Page-level text extractions =>
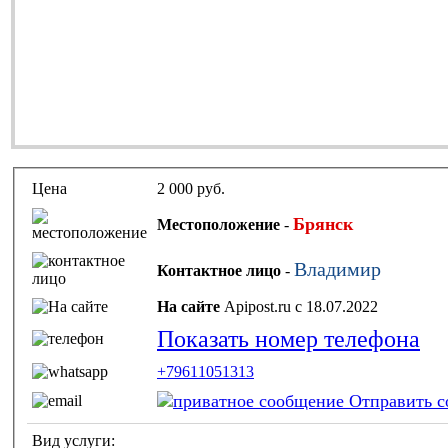
Цена
2 000 руб.
Брянск
Местоположение
-
Владимир
Контактное лицо
-
На сайте
Apipost.ru с 18.07.2022
Показать номер телефона
+79611051313
Отправить с
Вид услуги:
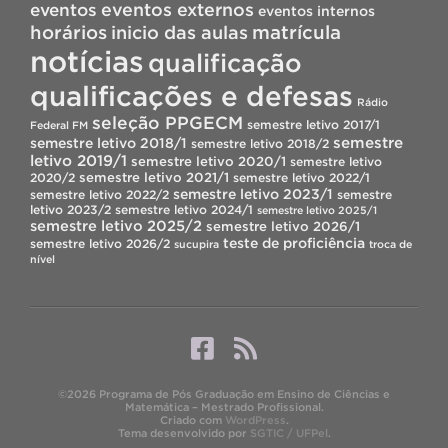
eventos
eventos externos
eventos internos
horários
inicio das aulas
matrícula
notícias
qualificação
qualificações e defesas
Rádio
seleção PPGECM
semestre letivo 2017/1
Federal FM
semestre
semestre letivo 2018/1
semestre letivo 2018/2
letivo 2019/1
semestre letivo 2020/1
semestre letivo
semestre letivo 2021/1
2020/2
semestre letivo 2022/1
semestre letivo 2023/1
semestre letivo 2022/2
semestre
letivo 2023/2
semestre letivo 2024/1
semestre letivo 2025/1
semestre letivo 2025/2
semestre letivo 2026/1
teste de proficiência
semestre letivo 2026/2
sucupira
troca de
nível
©2026 Programa de Pós Graduação em Ensino de Ciências e
Matemática – Mestrado Profissional.
Criado com
WordPress
.
Tema desenvolvido por
SGTIC / UFPel
.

Exercise description => Keep the pictures out of the copy and return the rest of the data above exactly.

Result =>
Цена
2 000 руб.
Брянск
Местоположение
-
Владимир
Контактное лицо
-
На сайте
Apipost.ru с 18.07.2022
Показать номер телефона
+79611051313
Отправить с
Вид услуги:
eventos
eventos externos
eventos internos
horários
inicio das aulas
matrícula
notícias
qualificação
qualificações e defesas
Rádio
seleção PPGECM
semestre letivo 2017/1
Federal FM
semestre
semestre letivo 2018/1
semestre letivo 2018/2
letivo 2019/1
semestre letivo 2020/1
semestre letivo
semestre letivo 2021/1
2020/2
semestre letivo 2022/1
semestre letivo 2023/1
semestre letivo 2022/2
semestre
letivo 2023/2
semestre letivo 2024/1
semestre letivo 2025/1
semestre letivo 2025/2
semestre letivo 2026/1
teste de proficiência
semestre letivo 2026/2
sucupira
troca de
nível
©2026 Programa de Pós Graduação em Ensino de Ciências e
Matemática – Mestrado Profissional.
Criado com
WordPress
.
Tema desenvolvido por
SGTIC / UFPel
.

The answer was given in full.